In X’s most recent divorce, a savvy female Boston lawyer represented X’s hubby, the shoe guy. X used the same male attorney she always uses. He must be on a permanent retainer, and why not? Her marital trail is an annuity for him. X confided to her spinning class instructor(who later spread the word) that she doesn’t trust women and could never hire one as her lawyer and that all her closest friends are guys.
Shoe guy’s savvy (and, parenthetically, quite attractive) lawyer deposed X during the proceedings, leading X to melt down and shriek out in the deposition room, “You hate me don’t you? Just because I’m pretty.”

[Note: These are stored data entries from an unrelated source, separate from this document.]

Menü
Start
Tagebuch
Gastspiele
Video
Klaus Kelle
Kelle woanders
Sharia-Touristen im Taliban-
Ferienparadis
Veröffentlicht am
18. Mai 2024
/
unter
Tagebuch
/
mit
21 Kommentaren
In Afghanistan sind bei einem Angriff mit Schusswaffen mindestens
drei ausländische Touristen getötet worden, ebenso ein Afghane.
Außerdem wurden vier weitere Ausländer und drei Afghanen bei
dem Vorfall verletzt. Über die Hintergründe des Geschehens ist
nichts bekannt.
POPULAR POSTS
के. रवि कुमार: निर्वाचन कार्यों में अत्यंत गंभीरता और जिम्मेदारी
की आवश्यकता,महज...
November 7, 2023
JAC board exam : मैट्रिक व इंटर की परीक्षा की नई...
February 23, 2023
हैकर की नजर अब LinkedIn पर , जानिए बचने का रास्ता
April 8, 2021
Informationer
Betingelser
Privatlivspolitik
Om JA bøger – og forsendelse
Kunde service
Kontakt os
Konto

One would think this might have harmed her case. That and the fact that she’s a serial divorcee and home- wrecker. Perhaps she learned her trade from her daddy, who until he went bankrupt and snuck away from his store, rent unpaid, in the middle of the night, was known as “The Mattress Man.”
But X left her rather short-term marriage to shoe guy in sole possession of her $2M dream house with a walk in closet the size of most master bedrooms. One custom feature: special teeny tiny shoe racks to accommodate her collection of over 300 pairs of shoes size 4.5. A second feature: midget bathroom sink and vanity mirror which gives normal people, even short normal people, a look at their belly button.

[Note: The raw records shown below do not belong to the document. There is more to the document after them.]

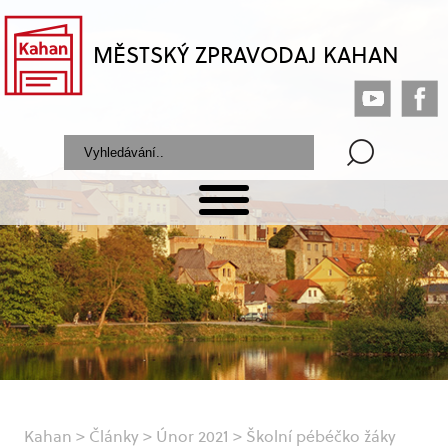
MĚSTSKÝ ZPRAVODAJ KAHAN
Kahan
>
Články
>
Únor 2021
>
Školní pébéčko žáky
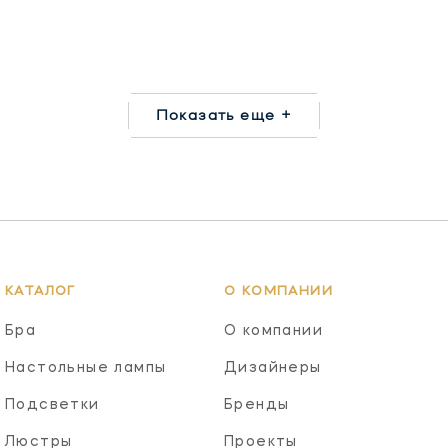
Показать еще +
КАТАЛОГ
О КОМПАНИИ
Бра
О компании
Настольные лампы
Дизайнеры
Подсветки
Бренды
Люстры
Проекты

A couple of weeks ago, when X was deposed in her boyfriend’s messy divorce where she plays a central role, the wife’s attorney caught X in a tangled lie. At the end of the questioning, the attorney asked X if she’d like to review her testimony and change anything.
Her reply as she declined the offer to de-perjure herself: “Honey, I’ve been around this block before”.
One naturally would like these kind of people to rot in hell as you said, but usually they just keep on steam rolling through other people’s lives wreaking havoc. The only justice I can envision is if X were to dump the bf over money and find another guy who is rich and 7’4” and he accidentally steps on her, squashing her to death like a cockroach. Couldn’t happen to a nicer insect!